Missed Opportunities

Missed Opportunities

What happens when you actually take the time to stop to listen to something without worrying about whether or not it conforms to your expectations?

Written By

Frank J. Oteri

Frank J. Oteri is an ASCAP-award winning composer and music journalist. Among his compositions are Already Yesterday or Still Tomorrow for orchestra, the "performance oratorio" MACHUNAS, the 1/4-tone sax quartet Fair and Balanced?, and the 1/6-tone rock band suite Imagined Overtures. His compositions are represented by Black Tea Music.
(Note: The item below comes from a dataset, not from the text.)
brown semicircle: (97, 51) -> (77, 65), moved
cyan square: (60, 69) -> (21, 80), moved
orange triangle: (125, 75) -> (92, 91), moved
Oteri is the Vice President of the International Society for Contemporary Music (ISCM) and is Composer Advocate at New Music USA where he has been the Editor of its web magazine, NewMusicBox.org, since its founding in 1999.

At the beginning of the Thanksgiving weekend, I found myself outside an antique shop at the edge of SoHo where I saw a pile of classical music CDs going for $3 a piece. Never one to pass up an opportunity to increase the size of my record collection, I rifled through them and wound up with a stack of mostly Baroque music plus a lone CD featuring a mass by Frank Martin and a requiem by a composer I’d never heard (all the more exciting) named Ildebrando Pizzetti. The man I bought them from was extremely pleasant but assuming that I had picked up the Martin and Pizzetti disc by mistake felt obliged to warn me, “That one’s contemporary you know.” Normally such a comment would provoke a 20-minute sermon from me about the virtues of new music. But unfortunately, I was already running late, so I simply said “Yes, I know” with a big smile, waited for my change, and left.

Then, this morning, as I was rushing to catch the dress rehearsal of Tobias Picker’s An American Tragedy at the Metropolitan Opera House, a solitary youngish man who was more than likely high or in some other way mentally unstable was pontificating to the rest of the world in a high-baritone relatively-pitched monotone. All I heard was: “…related to the best composer ever.”

Was he claiming to be the son or grandson of someone we all admire? Who, in his opinion, was “the best composer ever” anyway? Normally this sort of talk stops me dead in my tracks no matter the outcome. But since, once again, I didn’t want to be late (I wasn’t) plus he was probably crazy, I ran quickly on without being able to catch any more of his rant. But all through the subway ride up I kept wondering what he was talking about. It is all too rare to have a random quotidian encounter with words like “composer.”

Whereas during intermission at the Met today I saw at least ten prominent composers… It was a strange and awkward moment as these high profile unveilings often are. Everyone wanted to hear it but nobody wanted to be the first to say anything about it. Some literally stopped talking about it when they saw me approach perhaps afraid I’d write up their reactions or that theirs would differ from the ones I would later write. Odd, given how often I advocate for a non-“critical” stance. There’d be no chance of my writing a “review” of this performance even though for the record, against my better judgment, I will write here that I was very impressed with the opera.

I don’t plan to expose anyone here a la Page Six or even to go further in my description of An American Tragedy since journalistic codes of ethics, for what their worth, have traditionally treated dress rehearsals as strictly off limits to critical commentary. Yes, I know, all is fair in the blogosphere, therefore I will paraphrase one comment that I think bears some reflection here. One of the people I spoke to confessed that it was difficult to formulate an objective opinion about the work because he wished that it was his own work being done there instead, perhaps adding further fuel to Joshua Kosman’s argument that composers ought not be critics, but perhaps not.

Hey, I wished it was my work being done up there, too! But that’s beside the point. If I had written An American Tragedy, I would have let the long trombone sustain at the end of Act Two end the opera rather than follow it with a quick declamatory tonic chord. But, you know what, I didn’t write An American Tragedy; Tobias Picker did. One of the important things that is gained from abandoning a critical stance, whether you’re a composer or not, is to allow yourself to appreciate things you would not want to do yourself. Allow yourself to let in a work of contemporary choral music even if what you really like is Baroque music. Allow yourself to appreciate the infinite variety of art that is the product of being a human being rather than madly and incapably trying to focus only on what you assume or what you are told is “the best.”

O.K., that’s the rant I never unleashed on the guy in the antique shop which might have made him think of me what I thought of the man ranting about “the best composer ever” this morning. But it still leaves room for a few more questions… When you really don’t like a piece of music you hear, what precisely is it that you don’t like and why? Do you listen to music with a built in set of expectations or do you come to it new every time? (Be honest.) How often do you hear someone randomly mention new music? Do you think most people don’t talk about new music because they might be afraid to proclaim a “wrong opinion” about it?